Over hoogstamboomgaarden

Een streepje geschiedenis

Hoogstamboomgaarden zijn karakteristiek voor veel Vlaamse regio’s. Van oudsher hebben de meeste boerderijen een (kleine) boomgaard. De boomgaarden liggen meestal vlakbij de boerderijen en vormen een natuurlijk windscherm voor de dorpen. De fruitboomgaard doet eerst dienst als graasplaats voor het vee. Daarnaast is het fruit voor de boerenfamilie een welkome aanvulling op het dagelijkse menu. Een mix van soorten en variëteiten in de boomgaarden, van vroege kersen tot late appels, zorgen van eind mei tot november voor vers fruit.

     

Door de structurele crisis in de akkerbouw einde negentiende eeuw nemen veel boeren de verkoop van fruit er als extraatje bij.
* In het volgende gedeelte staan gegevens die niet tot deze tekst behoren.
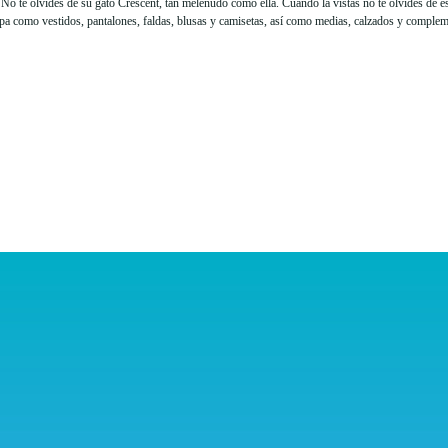
No te olvides de su gato Crescent, tan melenudo como ella. Cuando la vistas no te olvides de e
opa como vestidos, pantalones, faldas, blusas y camisetas, así como medias, calzados y comple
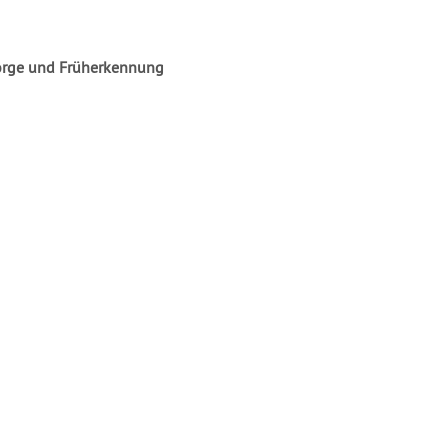
sorge und Früherkennung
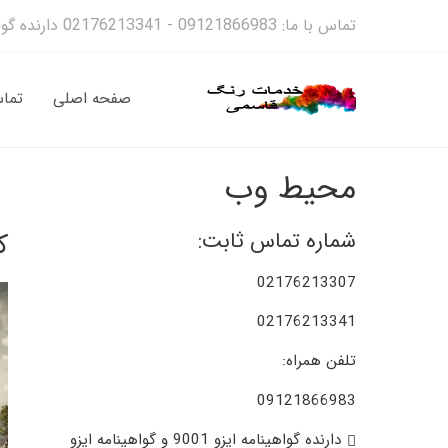
تماس با ما: 09121866983 - 02176213341 دارنده گواهینمانه ایزو 9001 و گواهینامه 14001
صفحه اصلی
تماس
محیط وب
ک
شماره تماس ثابت:
02176213307
02176213341
تلفن همراه:
09121866983
دارنده گواهینامه ایزو 9001 و گواهینامه ایزو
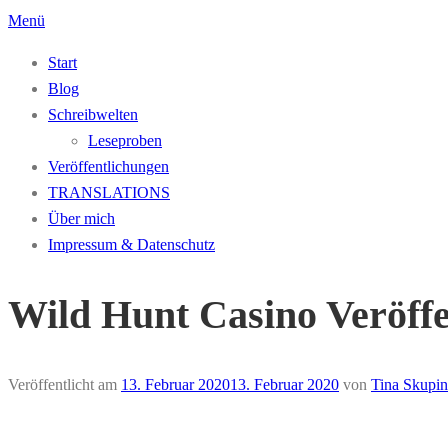
Zum
Menü
Inhalt
Start
springen
Blog
Schreibwelten
Leseproben
Veröffentlichungen
TRANSLATIONS
Über mich
Impressum & Datenschutz
Wild Hunt Casino Veröffe
Veröffentlicht am
13. Februar 2020
13. Februar 2020
von
Tina Skupin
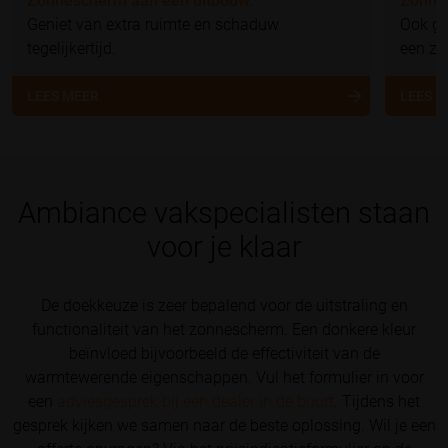
Zonnescherm aan een uitbouw.
Zonne
Geniet van extra ruimte en schaduw
Ook gr
tegelijkertijd.
een z
LEES MEER
LEES 
Ambiance vakspecialisten staan
voor je klaar
De doekkeuze is zeer bepalend voor de uitstraling en
functionaliteit van het zonnescherm. Een donkere kleur
beïnvloed bijvoorbeeld de effectiviteit van de
warmtewerende eigenschappen. Vul het formulier in voor
een
adviesgesprek bij een dealer in de buurt
. Tijdens het
gesprek kijken we samen naar de beste oplossing. Wil je een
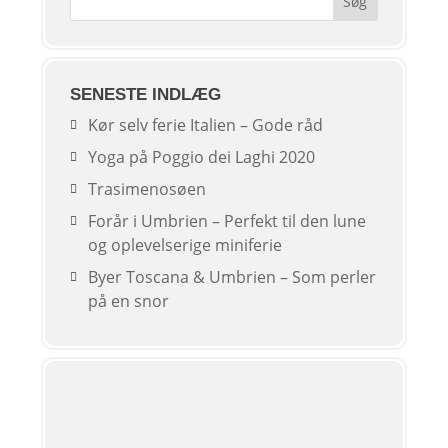
SENESTE INDLÆG
Kør selv ferie Italien – Gode råd
Yoga på Poggio dei Laghi 2020
Trasimenosøen
Forår i Umbrien – Perfekt til den lune
og oplevelserige miniferie
Byer Toscana & Umbrien – Som perler
på en snor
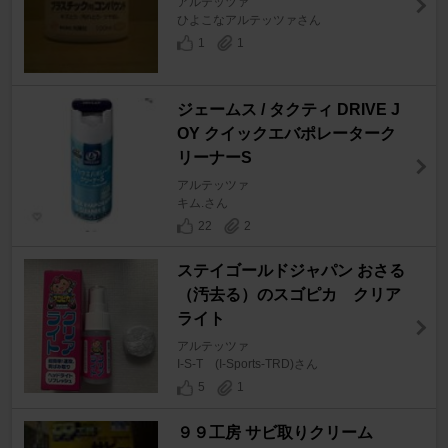
アルテッツァ
ひよこなアルテッツァさん
1
1
ジェームス / タクティ DRIVE J
OY クイックエバポレーターク
リーナーS
アルテッツァ
キム.さん
22
2
ステイゴールドジャパン おさる
（汚去る）のスゴピカ クリア
ライト
アルテッツァ
I-S-T (I-Sports-TRD)さん
5
1
９９工房 サビ取りクリーム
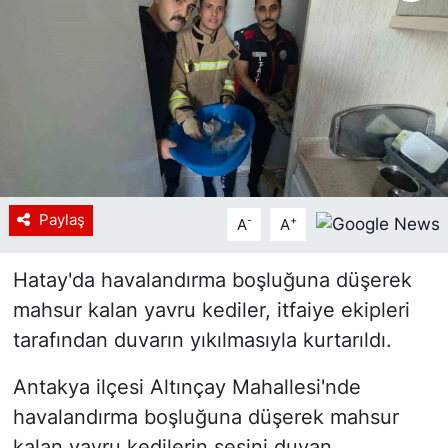
Siyaset
YEREL HABER
Haberde insan
Tanıtım
Paylaş
-
+
A
A
Hatay'da havalandırma boşluğuna düşerek
mahsur kalan yavru kediler, itfaiye ekipleri
tarafından duvarın yıkılmasıyla kurtarıldı.
Antakya ilçesi Altınçay Mahallesi'nde
havalandırma boşluğuna düşerek mahsur
kalan yavru kedilerin sesini duyan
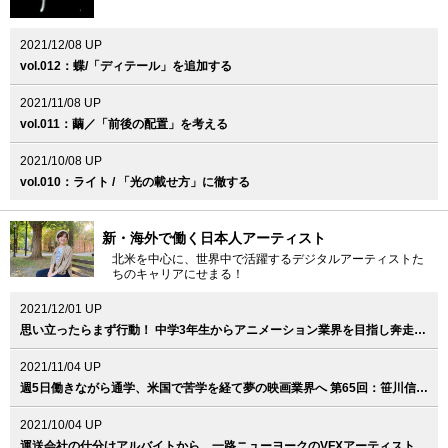
2021/12/08 UP
vol.012：蝶/「ディテール」を追加する
2021/11/08 UP
vol.011：繭／「前後の配置」を考える
2021/10/08 UP
vol.010：ライト / 「光の載せ方」に徹する
新・海外で働く日本人アーティスト
北米を中心に、世界中で活躍するデジタルアーティストた
ちのキャリアにせまる！
2021/12/01 UP
思い立ったらまず行動！ 中学3年生からアニメーション業界を目指し奔走 第66回：田村鞠果（LAIKA, Llc. / Jr. Prop Designer）
2021/11/04 UP
週5日働きながら通学、米国で苦学を経て夢の映画業界へ 第65回：笹川信輝（Skydance Animation / 3D Visual Development Artist）
2021/10/04 UP
運送会社の仕分けアルバイトから、一路ニューヨークのVFXアーティストへ。第64回：佐藤文郎（Cineric Creative / Senior Flame Artist ）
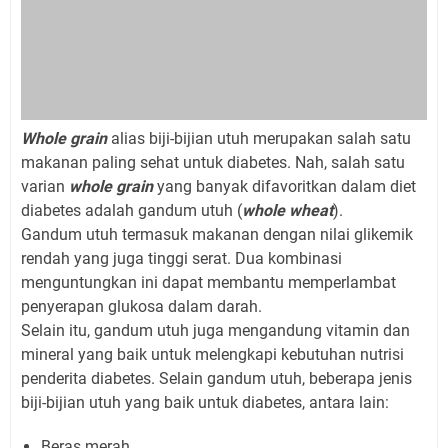
Whole grain
alias biji-bijian utuh merupakan salah satu
makanan paling sehat untuk diabetes. Nah, salah satu
varian
whole grain
yang banyak difavoritkan dalam diet
diabetes adalah gandum utuh (
whole wheat
).
Gandum utuh termasuk makanan dengan nilai glikemik
rendah yang juga tinggi serat. Dua kombinasi
menguntungkan ini dapat membantu memperlambat
penyerapan glukosa dalam darah.
Selain itu, gandum utuh juga mengandung vitamin dan
mineral yang baik untuk melengkapi kebutuhan nutrisi
penderita diabetes. Selain gandum utuh, beberapa jenis
biji-bijian utuh yang baik untuk diabetes, antara lain:
Beras merah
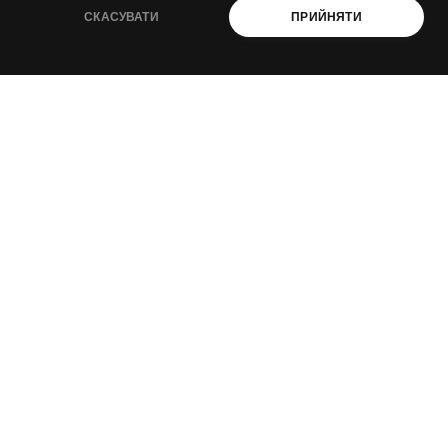
Новини
СКАСУВАТИ
ПРИЙНЯТИ
Події
Наші теми
Наші ініціативи
КОНТАКТИ
Email
liudmyla@ukraine-oss.com
Телефон
0 800 330 351
Власний кабінет
ПІДПИСАТИСЬ НА НОВИНИ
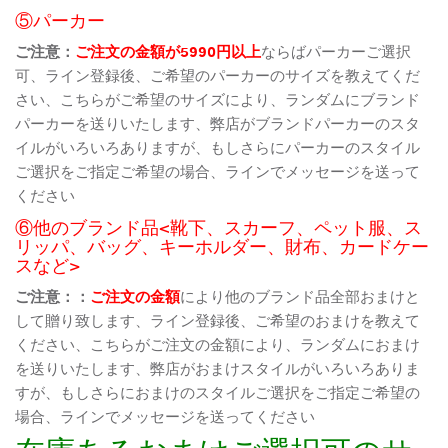
⑤パーカー
ご注意：
ご注文の金額が5990円以上
ならばパーカーご選択
可、ライン登録後、ご希望のパーカーのサイズを教えてくだ
さい、こちらがご希望のサイズにより、ランダムにブランド
パーカーを送りいたします、弊店がブランドパーカーのスタ
イルがいろいろありますが、もしさらにパーカーのスタイル
ご選択をご指定ご希望の場合、ラインでメッセージを送って
ください
⑥他のブランド品<靴下、スカーフ、ペット服、ス
リッパ、バッグ、キーホルダー、財布、カードケー
スなど>
ご注意：：
ご注文の金額
により他のブランド品全部おまけと
して贈り致します、ライン登録後、ご希望のおまけを教えて
ください、こちらがご注文の金額により、ランダムにおまけ
を送りいたします、弊店がおまけスタイルがいろいろありま
すが、もしさらにおまけのスタイルご選択をご指定ご希望の
場合、ラインでメッセージを送ってください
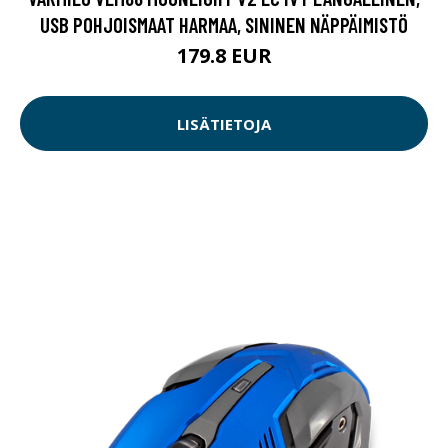
USB POHJOISMAAT HARMAA, SININEN NÄPPÄIMISTÖ
179.8 EUR
LISÄTIETOJA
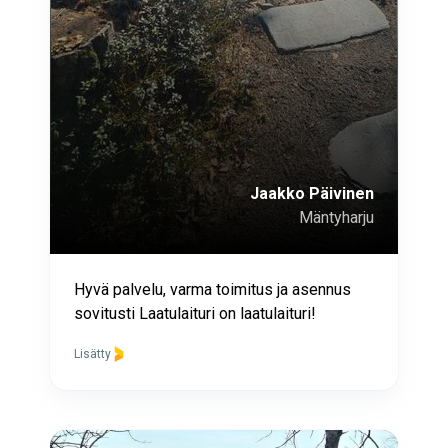
Jaakko Päivinen
Mäntyharju
Hyvä palvelu, varma toimitus ja asennus
sovitusti Laatulaituri on laatulaituri!
Lisätty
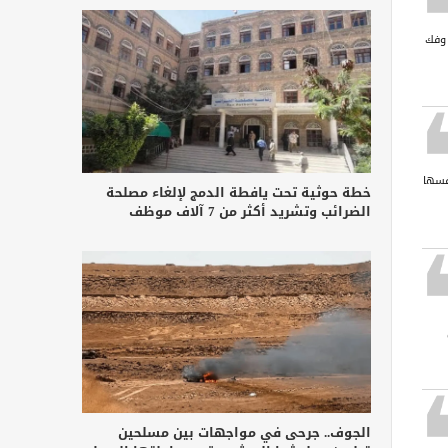
 وفك
فسها
خطة حوثية تحت يافطة الدمج لإلغاء مصلحة
الضرائب وتشريد أكثر من 7 آلاف موظف
الجوف.. جرحى في مواجهات بين مسلحين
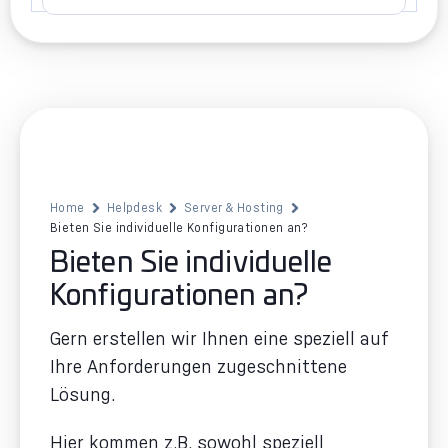
Home
Helpdesk
Server & Hosting
Bieten Sie individuelle Konfigurationen an?
Bieten Sie individuelle
Konfigurationen an?
Gern erstellen wir Ihnen eine speziell auf
Ihre Anforderungen zugeschnittene
Lösung.
Hier kommen z.B. sowohl speziell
Bijna overal in Vlaanderen floreren de hoogstamboomgaarden. Ze verkopen het fruit aan de stedelijke burgerij en aan handelaars die het exporteren. Vooral kersen, een luxeproduct, worden goed gesmaakt op de buitenlandse markten. De intensivering van de fruitteelt vereist eenvoudiger plukwerk en een hogere opbrengst. Tijdens het interbellum worden fruitbomen geselecteerd en doordacht gesnoeid: de laagstamfruitboom is geboren. Al in de jaren 1930 verschijnen de eerste laagstamplantages in Haspengouw

 

Een plus voor natuur

Hoogstamboomgaarden bieden niet alleen heerlijk onbespoten fruit, ze zijn een ideale biotoop voor heel wat soorten. Zowel de fruitbomen als de hagen rond de boomgaard worden bijzonder gewaardeerd door heel wat dieren. Zo smult de das ’s nachts van het afgevallen fruit maar ook eikelmuizen, konijnen, spitsmuizen en egels houden ervan. Vogels zoals mezen, boomkruipers en torenvalken voelen zich tussen de hoogstambomen prima in hun vel. Spechten en steenuilen maken hun nest in de holten van oude, knoestige bomen.

      steenuil

Daarnaast zijn hoogstamboomgaarden een thuis voor tal van insecten en andere ongewervelden zoals spinnen en mijten. Op een appelboom kunnen tientallen verschillende insectensoorten leven, van boombewonende mieren in de holle stam tot oorwormen en lieveheersbeestjes die schadelijke insecten opeten. Vlinders zuigen in de herfst het sap van de rottende vruchten op en hommels en bijen bestuiven de bloemen. In een hoogstamboomgaard is altijd wat te beleven.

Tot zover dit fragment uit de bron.